Even though she'll never know if I let her off the hook or not, I'll know and I refuse to do it now...

Then she started crying, and said, "Why do I want to refuse to do this?  It feels so mean."

Even though I feel so mean..

Even though I hate feeling mean...

Even though it feels better to think of her as being mean...

There was a big sigh.  "Okay, I didn't mean to forgive her, but I just am, in spite of myself."  Even though I didn't mean to forgive and find myself doing it anyway...  Now she was laughing. Her pain and anger were both at 0 out of 10.  The time was up, and we talked about follow-up ways to use the tapping.

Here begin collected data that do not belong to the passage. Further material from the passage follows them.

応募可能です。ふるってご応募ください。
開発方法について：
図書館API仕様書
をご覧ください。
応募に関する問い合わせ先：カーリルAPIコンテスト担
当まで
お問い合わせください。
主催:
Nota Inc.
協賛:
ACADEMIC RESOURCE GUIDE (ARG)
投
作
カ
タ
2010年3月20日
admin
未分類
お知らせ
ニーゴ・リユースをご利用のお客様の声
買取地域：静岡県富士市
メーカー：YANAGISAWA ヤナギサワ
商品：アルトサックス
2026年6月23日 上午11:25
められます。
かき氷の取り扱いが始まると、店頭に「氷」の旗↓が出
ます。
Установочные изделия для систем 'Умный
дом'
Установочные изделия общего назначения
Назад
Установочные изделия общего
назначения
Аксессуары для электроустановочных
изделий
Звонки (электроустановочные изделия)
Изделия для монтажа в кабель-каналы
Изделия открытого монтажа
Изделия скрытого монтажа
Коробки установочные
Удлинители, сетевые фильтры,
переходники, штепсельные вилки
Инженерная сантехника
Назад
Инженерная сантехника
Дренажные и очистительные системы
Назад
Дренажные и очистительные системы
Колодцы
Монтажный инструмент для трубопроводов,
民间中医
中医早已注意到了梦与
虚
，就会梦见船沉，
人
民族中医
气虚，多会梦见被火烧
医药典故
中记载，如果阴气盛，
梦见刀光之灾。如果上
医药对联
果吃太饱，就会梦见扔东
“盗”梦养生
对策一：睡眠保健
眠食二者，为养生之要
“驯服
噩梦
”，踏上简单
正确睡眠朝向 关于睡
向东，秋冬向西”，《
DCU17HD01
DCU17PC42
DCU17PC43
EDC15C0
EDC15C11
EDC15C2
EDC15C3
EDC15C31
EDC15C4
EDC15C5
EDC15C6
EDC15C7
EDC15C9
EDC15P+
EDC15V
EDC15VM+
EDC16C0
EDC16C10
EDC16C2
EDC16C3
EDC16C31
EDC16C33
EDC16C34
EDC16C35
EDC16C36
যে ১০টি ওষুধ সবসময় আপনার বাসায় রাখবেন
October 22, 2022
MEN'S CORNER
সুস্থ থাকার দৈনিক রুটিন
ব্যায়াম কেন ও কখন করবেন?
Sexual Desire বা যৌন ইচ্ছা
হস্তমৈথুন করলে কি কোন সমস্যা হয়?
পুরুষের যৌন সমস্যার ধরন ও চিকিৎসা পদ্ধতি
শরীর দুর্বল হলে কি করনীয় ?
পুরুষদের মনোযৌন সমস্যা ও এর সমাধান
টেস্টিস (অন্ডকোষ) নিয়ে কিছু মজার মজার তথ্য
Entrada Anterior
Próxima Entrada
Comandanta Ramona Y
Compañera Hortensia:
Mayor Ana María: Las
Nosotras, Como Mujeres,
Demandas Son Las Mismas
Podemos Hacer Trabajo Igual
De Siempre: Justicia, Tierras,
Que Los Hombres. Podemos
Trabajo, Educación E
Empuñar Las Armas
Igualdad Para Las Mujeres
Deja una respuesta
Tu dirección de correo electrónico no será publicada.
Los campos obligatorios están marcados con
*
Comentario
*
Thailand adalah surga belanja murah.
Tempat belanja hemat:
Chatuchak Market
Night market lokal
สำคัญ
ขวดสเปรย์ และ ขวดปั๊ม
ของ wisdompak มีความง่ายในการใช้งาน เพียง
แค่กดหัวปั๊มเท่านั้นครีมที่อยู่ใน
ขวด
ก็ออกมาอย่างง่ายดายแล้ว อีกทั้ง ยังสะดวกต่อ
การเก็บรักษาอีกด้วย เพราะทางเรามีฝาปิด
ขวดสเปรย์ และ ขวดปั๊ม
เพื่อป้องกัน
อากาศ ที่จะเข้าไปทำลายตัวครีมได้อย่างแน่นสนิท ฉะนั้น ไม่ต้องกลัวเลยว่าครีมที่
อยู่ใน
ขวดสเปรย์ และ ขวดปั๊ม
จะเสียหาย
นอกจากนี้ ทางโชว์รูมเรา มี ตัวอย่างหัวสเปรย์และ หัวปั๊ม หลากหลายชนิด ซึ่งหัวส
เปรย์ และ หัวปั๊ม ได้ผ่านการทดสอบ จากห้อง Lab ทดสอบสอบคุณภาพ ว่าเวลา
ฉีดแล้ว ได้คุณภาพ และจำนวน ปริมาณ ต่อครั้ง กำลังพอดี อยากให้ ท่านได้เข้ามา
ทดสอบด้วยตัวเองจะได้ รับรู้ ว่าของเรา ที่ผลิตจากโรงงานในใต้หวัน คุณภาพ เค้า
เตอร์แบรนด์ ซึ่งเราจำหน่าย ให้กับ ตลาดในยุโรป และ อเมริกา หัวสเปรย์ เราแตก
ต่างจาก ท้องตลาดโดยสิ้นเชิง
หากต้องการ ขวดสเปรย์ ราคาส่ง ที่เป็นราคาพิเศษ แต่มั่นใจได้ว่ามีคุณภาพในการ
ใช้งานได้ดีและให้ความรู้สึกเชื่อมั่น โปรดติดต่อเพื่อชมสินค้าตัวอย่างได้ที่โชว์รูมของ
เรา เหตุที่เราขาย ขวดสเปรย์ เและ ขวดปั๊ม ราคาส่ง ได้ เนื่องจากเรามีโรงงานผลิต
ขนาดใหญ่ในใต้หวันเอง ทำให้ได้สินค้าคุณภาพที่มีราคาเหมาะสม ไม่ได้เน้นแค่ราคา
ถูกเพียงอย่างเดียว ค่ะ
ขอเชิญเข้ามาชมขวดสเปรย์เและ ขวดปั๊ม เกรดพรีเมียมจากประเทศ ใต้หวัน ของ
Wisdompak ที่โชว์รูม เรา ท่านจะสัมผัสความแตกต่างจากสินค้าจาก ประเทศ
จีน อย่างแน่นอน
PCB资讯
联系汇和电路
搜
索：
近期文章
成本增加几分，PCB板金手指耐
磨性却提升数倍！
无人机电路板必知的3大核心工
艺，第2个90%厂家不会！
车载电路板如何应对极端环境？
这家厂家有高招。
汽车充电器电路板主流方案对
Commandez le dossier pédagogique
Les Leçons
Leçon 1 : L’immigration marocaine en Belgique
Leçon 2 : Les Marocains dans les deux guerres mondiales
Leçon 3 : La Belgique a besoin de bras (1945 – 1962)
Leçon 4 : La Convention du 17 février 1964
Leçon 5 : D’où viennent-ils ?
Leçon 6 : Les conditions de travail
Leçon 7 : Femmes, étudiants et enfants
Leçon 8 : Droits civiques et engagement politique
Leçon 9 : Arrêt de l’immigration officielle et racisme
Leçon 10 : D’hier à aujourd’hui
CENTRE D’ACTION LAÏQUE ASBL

A few days later, while I was attending an EFT workshop she called back to say that she was pain free as long as she wasn't left alone in the house.  There was a great panel on pain management at the workshop, and I took a turn at the microphone to ask for advice on handling this issue, knowing I would leave the conference room for a phone appointment with Judy. Carol Look suggested, "Find the secondary gain." 

And bingo - there it was.  We went after it gently and found it easily.  She didn't know how to ask for help, and was afraid of being stuck in one place unless someone was there to help her.  We worked on that (I won't go through the whole sequence) and she has learned that feeling pain is an indication that she needs to speak up for her needs.